→ **Task description**
Within the material below, how many lines contain the word "agricoles"? Give that number only.

→ **Records provided**
------------------------------------------------------------

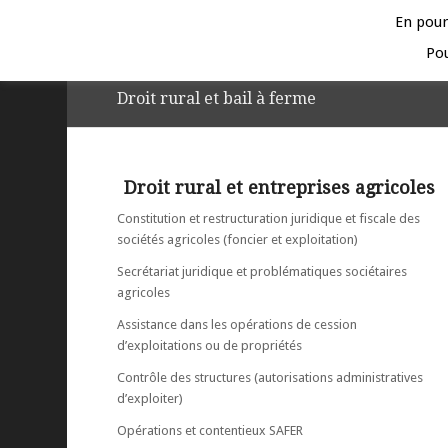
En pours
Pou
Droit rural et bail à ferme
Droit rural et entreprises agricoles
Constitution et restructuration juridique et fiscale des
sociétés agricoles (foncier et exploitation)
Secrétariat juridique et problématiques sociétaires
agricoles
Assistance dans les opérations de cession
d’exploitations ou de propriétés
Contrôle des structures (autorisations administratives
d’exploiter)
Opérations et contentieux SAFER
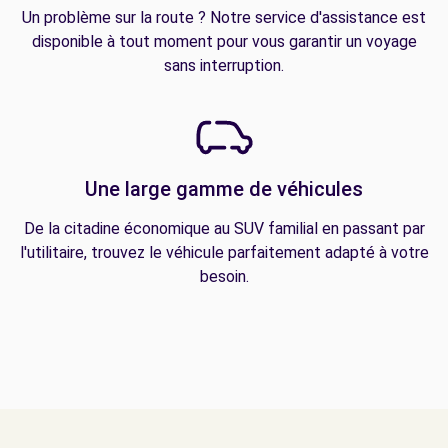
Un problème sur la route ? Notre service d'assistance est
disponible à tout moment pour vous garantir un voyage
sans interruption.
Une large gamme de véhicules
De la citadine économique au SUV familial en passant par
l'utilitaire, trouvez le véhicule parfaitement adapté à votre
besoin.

------------------------------------------------------------

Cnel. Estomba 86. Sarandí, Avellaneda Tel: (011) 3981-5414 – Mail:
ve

------------------------------------------------------------

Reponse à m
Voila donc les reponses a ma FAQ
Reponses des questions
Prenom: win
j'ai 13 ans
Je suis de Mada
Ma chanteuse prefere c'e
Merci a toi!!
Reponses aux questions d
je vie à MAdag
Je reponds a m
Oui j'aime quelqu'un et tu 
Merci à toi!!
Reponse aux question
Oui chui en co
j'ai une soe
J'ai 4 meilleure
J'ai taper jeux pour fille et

------------------------------------------------------------

→ **Exercise result**
3